Chegou em casa furioso, batendo portas e sendo indelicado no elevador com a solteira do 507. Sentia-se possuído por um demônio fenício e por pensamentos nada edificantes, que envolviam propósitos obscuros e decadentes. Primeiro passo: banho quente, mas que merda, acabou o sabonete, então vai sem mesmo. Por um átimo, inexplicavelmente, ficou feliz. Apenas um átimo. Felicidade de um segundo, sendo prontamente substituída pelo sentimento principal de destruição.

Não que fosse assim sempre tão malvado, na maioria das vezes era uma criatura mansa, bucólica, quase pastoril em seu temperamento, geralmente indiferente e movida a instintos bovinos, que incluíam a rotina monótona - porém estável - de acordar-defecar-comer-trabalhar-retornar-eventualmentetransar, tudo não necessariamente nesta ordem (e assim correria tudo bem, contanto que a ação segunda jamais viesse antes da primeira, o que seria deveras desagradável).

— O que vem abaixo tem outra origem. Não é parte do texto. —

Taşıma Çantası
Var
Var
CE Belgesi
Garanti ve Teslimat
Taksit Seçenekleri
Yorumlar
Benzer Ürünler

Rompantes de ódio como aqueles eram raros, mas quando vinham eram ferozes, quase assassinos em seus intentos. Em realidades alternativas de sua mente, já tinha matado um bom número de pessoas com um certo requinte inconfessável de crueldade. O que nos diferencia dos assassinos, enfim, senão a diferença entre intenção e prática? Se a intenção cria realidades, merecemos todos a cadeira elétrica!

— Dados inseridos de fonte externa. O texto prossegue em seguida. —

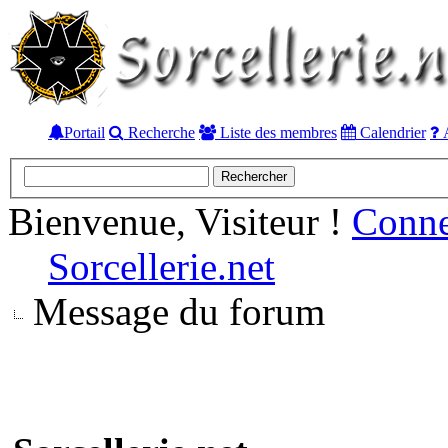
Portail
Recherche
Liste des membres
Calendrier
A
Bienvenue, Visiteur !
Conn
Sorcellerie.net
Message du forum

Ódios desta magnitude são, geralmente, cumulativos na maioria dos seres da raça humana. Não provém de fonte única, mas são antes o assombroso resultado de incontáveis pequenas desventuras, que somam frustrações e rejeições amorosas, inflação, topadas inadvertidas no dedão, encontros desagradáveis, chefes tirânicos, micoses de piscina na virilha, ácaros no travesseiro, etc. Ah vida intragável, vida odiosa, repleta de terrores com curtíssimos intervalos de prazer! Sentou-se e começou a se masturbar freneticamente.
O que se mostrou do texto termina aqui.